Китинг боролся. Такой борьбы он ещё не знал, он использовал всё что мог, честно, до предела своих истощённых сил. Он ходил из кабинета в кабинет, споря, угрожая, моля. Но у него не было влияния, в то время как его помощники, казалось, контролировали все подводные течения. Чиновники пожимали плечами и отправляли его к кому-нибудь другому. Никого не заботил эстетический образ здания. «А какая разница?» — «Это же не из вашего кармана, не так ли?» — «Кто вы такой, чтобы всё шло по-вашему?» — «Дайте и другим попробовать свои силы».

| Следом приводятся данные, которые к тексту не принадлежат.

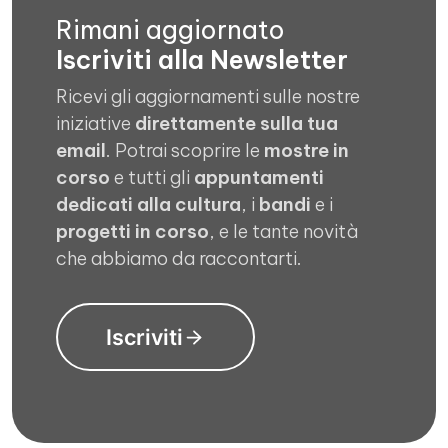
Rimani aggiornato
Iscriviti alla Newsletter
Ricevi gli aggiornamenti sulle nostre
iniziative
direttamente sulla tua
email
. Potrai scoprire le
mostre in
corso
e tutti gli
appuntamenti
dedicati alla cultura
, i
bandi
e i
progetti in corso
, e le tante novità
che abbiamo da raccontarti.
Iscriviti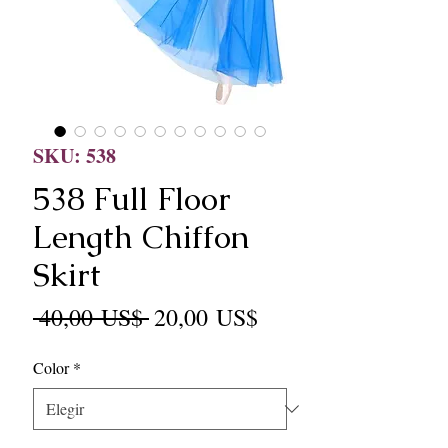
SKU: 538
538 Full Floor
Length Chiffon
Skirt
Precio
Precio
 40,00 US$ 
20,00 US$
de
Color
*
oferta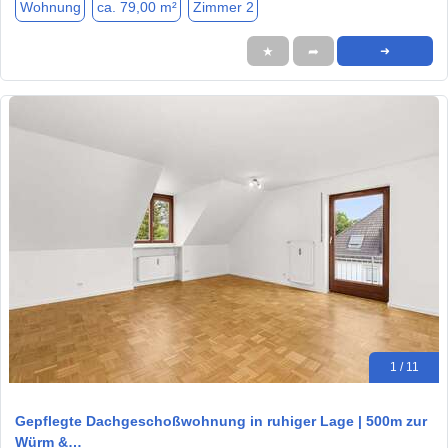
Wohnung
ca. 79,00 m²
Zimmer 2
★
➦
➜
1 / 11
Gepflegte Dachgeschoßwohnung in ruhiger Lage | 500m zur
Würm &…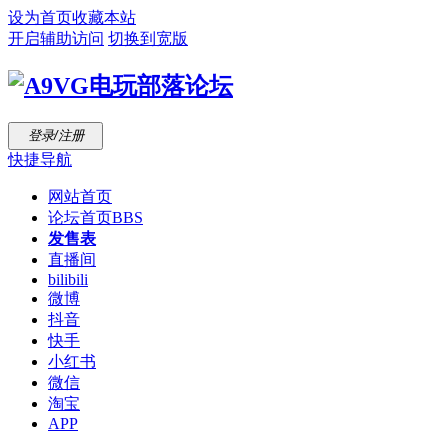
设为首页
收藏本站
开启辅助访问
切换到宽版
登录/注册
快捷导航
网站首页
论坛首页
BBS
发售表
直播间
bilibili
微博
抖音
快手
小红书
微信
淘宝
APP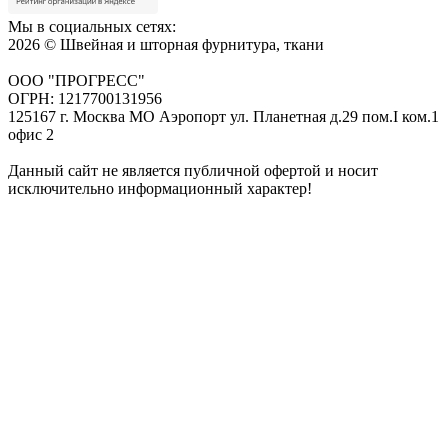
Мы в социальных сетях:
2026 © Швейная и шторная фурнитура, ткани
ООО "ПРОГРЕСС"
ОГРН: 1217700131956
125167 г. Москва МО Аэропорт ул. Планетная д.29 пом.I ком.1
офис 2
Данный сайт не является публичной офертой и носит
исключительно информационный характер!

Он взывал к Эллсворту Тухи, но Тухи не заинтересовался. Он был занят другими делами и не имел никакого желания провоцировать бюрократическую перебранку. По правде говоря, он не нацеливал своих протеже на высокохудожественные усилия, но и не видел причин их останавливать. Всё это его занимало.
— Но это ужасно, Эллсворт! Ты же знаешь, что это ужасно!
— Да, наверное. Но о чём ты беспокоишься, Питер? Бедные необразованные съёмщики не в состоянии оценить художественные изыски. Главное, чтобы канализация работала.
— Но для чего?! Зачем?! Зачем?! — кричал Китинг на своих помощников.
— А почему нам ничего нельзя сказать? — спрашивал Гордон Л. Прескотт. — Мы тоже хотим выразить свою индивидуальность.
Когда же Китинг призывал обратиться к контракту, ему говорили: «Ладно, валяй, попытайся привлечь к суду правительство. Попытайся». Временами на него нападало желание убить. Но было некого убивать. Даже если бы ему это позволили, он бы не смог найти жертвы. Никто ни за что не отвечал. Не было ни целей, ни причин. Это просто происходило — и всё.
Китинг пришёл к Рорку в тот же вечер, когда тот вернулся. Он пришёл незваным. Рорк открыл дверь и сказал: «Добрый вечер, Питер». Китинг не смог ответить. Они молча прошли в кабинет. Рорк сел, а Китинг остановился посредине и мрачно спросил:
— Что ты собираешься делать?
— Теперь предоставь это мне.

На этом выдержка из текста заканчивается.